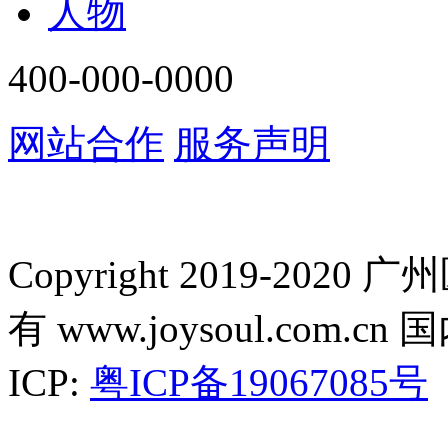
人物
400-000-0000
网站合作
服务声明
Copyright 2019-2
有 www.joysoul.co
ICP:
粤ICP备19067085号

◆ ◆ ◆ ◆

Assigned task:
Retype the data above exactly, dropping every picture.

Exercise result:
人物
400-000-0000
网站合作
服务声明
Copyright 2019-2
有 www.joysoul.co
ICP:
粤ICP备19067085号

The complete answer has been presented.